Wisconsin bet can’t use profane description on ballot
MADISON, Wisconsin (AP) – A legislative candidate from Wisconsin can’t use a profane, racially charged phrase to describe herself on the ballot, an election oversight board decided Wednesday.
Ieshuh Griffin, an independent running for a downtown Milwaukee seat in the state Assembly, wants to use the phrase, “NOT the ‘whiteman’s b----.’”
But the state’s Government Accountability Board voted to bar that wording, agreeing with a staff recommendation that it is pejorative and therefore not allowed.
State law allows independent candidates to have five words describing themselves placed after their names on the ballot as long as it’s not pejorative, profane, discriminatory or includes an obscene word or phrase.
Griffin, who is black, argued her case to the five white, retired judges on the board that regulates elections. She said the phrase was protected free speech.
“It’s a freedom of expression,” she said. “It’s not racial. It’s not a slur.”

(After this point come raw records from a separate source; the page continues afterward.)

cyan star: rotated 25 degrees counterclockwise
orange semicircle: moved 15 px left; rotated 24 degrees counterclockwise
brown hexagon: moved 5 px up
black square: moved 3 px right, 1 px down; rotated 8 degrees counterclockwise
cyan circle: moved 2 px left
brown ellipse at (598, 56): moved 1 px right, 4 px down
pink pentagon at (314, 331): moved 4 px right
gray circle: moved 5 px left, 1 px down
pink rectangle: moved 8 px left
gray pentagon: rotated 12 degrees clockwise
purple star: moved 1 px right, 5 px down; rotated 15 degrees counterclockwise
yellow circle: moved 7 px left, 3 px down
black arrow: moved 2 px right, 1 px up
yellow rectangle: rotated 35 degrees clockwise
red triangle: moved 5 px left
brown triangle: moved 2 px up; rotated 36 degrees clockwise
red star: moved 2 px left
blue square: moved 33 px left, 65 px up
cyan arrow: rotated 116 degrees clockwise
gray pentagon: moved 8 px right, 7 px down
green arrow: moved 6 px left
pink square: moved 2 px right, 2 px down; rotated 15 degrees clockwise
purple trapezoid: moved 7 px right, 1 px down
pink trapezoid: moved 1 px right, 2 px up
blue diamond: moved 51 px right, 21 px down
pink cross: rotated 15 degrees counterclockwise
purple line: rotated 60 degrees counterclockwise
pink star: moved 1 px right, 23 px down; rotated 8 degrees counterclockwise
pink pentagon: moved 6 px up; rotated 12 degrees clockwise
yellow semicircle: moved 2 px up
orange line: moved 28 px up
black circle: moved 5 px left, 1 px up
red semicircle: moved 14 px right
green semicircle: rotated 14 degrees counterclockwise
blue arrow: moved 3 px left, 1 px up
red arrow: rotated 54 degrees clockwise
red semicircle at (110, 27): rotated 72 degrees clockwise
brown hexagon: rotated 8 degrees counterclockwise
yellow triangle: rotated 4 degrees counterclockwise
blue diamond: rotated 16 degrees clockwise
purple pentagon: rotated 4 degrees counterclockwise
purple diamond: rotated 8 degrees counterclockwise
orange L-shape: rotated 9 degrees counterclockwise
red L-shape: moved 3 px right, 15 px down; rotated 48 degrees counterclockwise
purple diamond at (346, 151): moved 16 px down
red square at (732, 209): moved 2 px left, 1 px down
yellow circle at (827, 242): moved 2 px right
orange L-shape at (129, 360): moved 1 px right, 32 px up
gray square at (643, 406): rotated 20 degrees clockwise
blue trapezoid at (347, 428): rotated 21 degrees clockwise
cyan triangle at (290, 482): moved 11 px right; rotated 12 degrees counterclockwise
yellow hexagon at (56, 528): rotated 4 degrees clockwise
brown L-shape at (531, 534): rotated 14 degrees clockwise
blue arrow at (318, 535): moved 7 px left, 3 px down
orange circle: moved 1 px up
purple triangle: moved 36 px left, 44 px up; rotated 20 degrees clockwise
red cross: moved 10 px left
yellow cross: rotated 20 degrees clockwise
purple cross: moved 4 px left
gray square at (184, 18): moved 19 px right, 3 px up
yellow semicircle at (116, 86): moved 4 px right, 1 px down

She convinced three of the judges that the wording should be allowed, but two said it should not. One judge was absent, and Griffin needed four votes to succeed. Griffin said she intends to seek an injunction in federal court.
Board member Thomas Cane, a retired state appeals court judge, said he didn’t find the wording to be “particularly offensive.”
Fellow board member Thomas Barland, who spent 33 years as a circuit court judge in Eau Claire, agreed.
“She says a lot in five words,” he said. “It wasn’t pornographic, it wasn’t obscene and I didn’t interpret it as racial.”
Judge Gordon Myse, the board chairman, cast the third vote in favor of Griffin.
“Isn’t she saying, ‘I’m not under the white man’s direction? I’m independent of that.’ Isn’t that what she’s saying?” Myse said.